Rejoicing (or Mourning) With Others When it’s Hard.

I passed them in the grocery store, identical outfits for their identical status, seemingly about two years old. Their dresses were beautiful, and they lay perfectly on each of them as they stood tall and proud, not a care in the world. They were both holding a cookie, a ploy most likely from both the management and their momma to keep them entertained while she finished her shopping. One would twirl, and the other would giggle in glee, cookie dripping from her lips as she laughed. “Look, mama, look,” said the second girl, as she spun and spun and spun. It was a miracle, and I could not help but watch. Her mother glanced over, giving a half smile, and replied, “Wow, honey,” as she contemplated whether to buy butternut or acorn squash. As we made eye contact, she looked over at me with a somewhat smug grin and said, “I hate to tell you but you’re staring at your near future!” and chuckled. I gave her the most sincere smile I could muster up and simply said, “They are absolutely beautiful.”


We had just left two doctor’s appointments, one in which surgery was recommended and one that gave us another recommendation for another specialist. I had the girls in their stroller, the only way I can really grocery shop these days, and I was trying to hurry so that I could get the girls home to give them their boluses. We had passed four people already who had said something along the lines of, “Almost naptime?” or, “The one in the front looks like she’s about to take a nap”. The girls’ demeanor often appears tired to a watching stranger, for reasons I’m not quite sure. Maybe they are tired; or, maybe it’s just plain hard to spend their whole day in a series of work-outs that we tag as therapy and stimulation. It’s one of those things I just don’t know, along with a stream of others.

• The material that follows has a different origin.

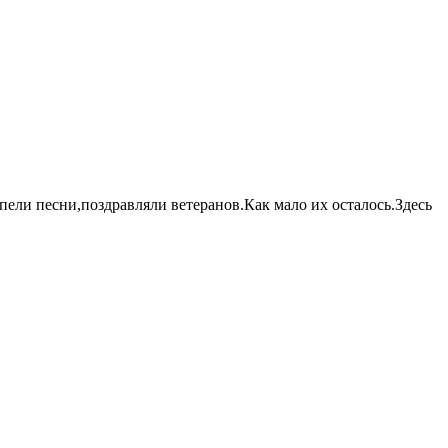
ели песни,поздравляли ветеранов.Как мало их осталось.Здесь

“Let love be genuine…rejoice with those who rejoice, mourn with those who mourn.”- Romans 12:9a,15

Let love be genuine.

Rejoice with those who rejoice.

Mourn with those who mourn.

Is your love for others genuine?

What I mean by that is, when you are in the grocery store and someone’s story looks drastically different than yours, are you able to be authentically happy for them or do you find yourself comparing?

If this story doesn’t ring a bell, apply it to your life in a different way.

When your friend makes a perfect score and you barely pass.

When an acquaintance posts she is engaged on social media, and you haven’t been on a date in two years.

When your co-worker’s husband sends her flowers, and you can’t remember the last time yours simply said, “I love you”.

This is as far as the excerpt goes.